NVIDIA’s DGX SuperPOD: Redefining AI In The Shadow Of A Pandemic

Artificial Intelligence, while still in its infancy, is making significant advances.  NVIDIA, who is arguably the leader in core AI technology based on their recent MLperf performance results, just showcased they could build, from scratch, a Supercomputer, their new Selene supercomputer, in a couple of weeks.  This Supercomputer wasn’t trivial either; a DGX Superpod has 64 nodes of NVIDIA DGX A100, 2,240 NVIDIA A100 GPUs, over 5M NVIDIA Cuda cores, over 655K NVIDIA Tensor cores, and 768 NVIDIA NV Switches.  Now it typically takes the better part of a year to develop and build a new Supercomputer, so doing it in weeks is a testament to NVIDIA’s architecture and builds on their MLperf performance statistics to confirm their leadership status.  

This ability to spin up new Supercomputers very rapidly is a game-changer; let me explain.  


The COVID-19 Lesson

IBM, which has several supercomputers, responded very rapidly by helping to shift many of those resources to Covid-19 research and developed several potential drugs to treat the virus very rapidly (most are in testing).  But the problem is that while this is going on, the vital work these Supercomputers were doing is being delayed.  
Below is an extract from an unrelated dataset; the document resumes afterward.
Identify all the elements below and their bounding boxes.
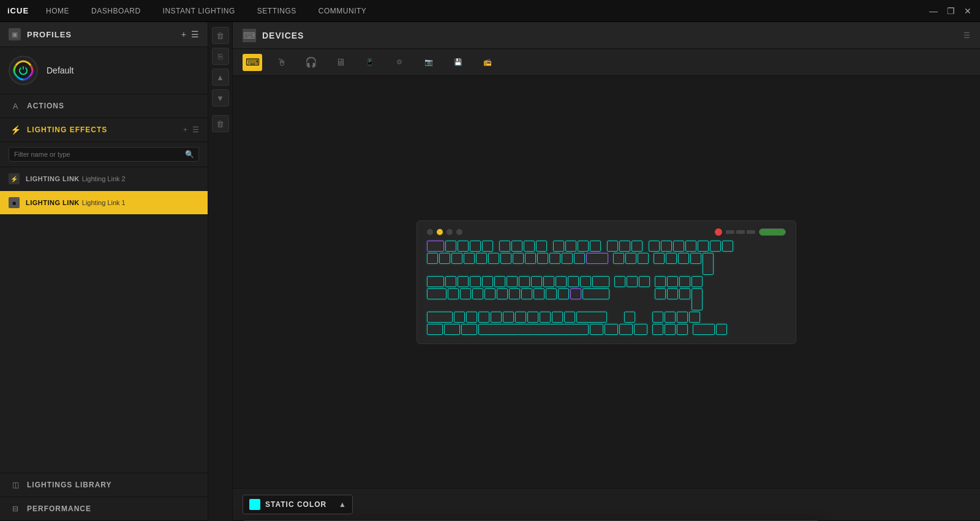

And those delays are tied to projects like building more accurate weather models that also have the potential to save lives.  But building new supercomputers just wasn’t an option because it takes so long, costs a small fortune, and typically requires recommissioning experts from the projects they are on while the Supercomputer is being designed.  Given an anti-virus is now estimated to be completed before a new supercomputer could be normally designed and built, researchers had no real choice other than recommissioning existing resources and accepting the collateral damage on pre-existing vital projects.  

But if you can cut down the design and build time from months to weeks, suddenly creating new supercomputers to face threats like this becomes the more viable path because you can then focus on the new problem without prematurely abandoning the existing supercomputer priorities.  

Now imagine being able to spin up tens or hundreds of supercomputers rapidly to address an emerging new issue like an existential threat, say an asteroid impact, or another even more rapidly moving deadly virus (which is much more likely).  This capability could not only make the difference between living or dying for millions but better assure we wouldn’t be blindsided because whatever the existing supercomputers had been working on wouldn’t get ignored.   

It doesn’t do you a lot of good to find a cure for the virus if you are already dead because you weren’t adequately warned about a weather event.  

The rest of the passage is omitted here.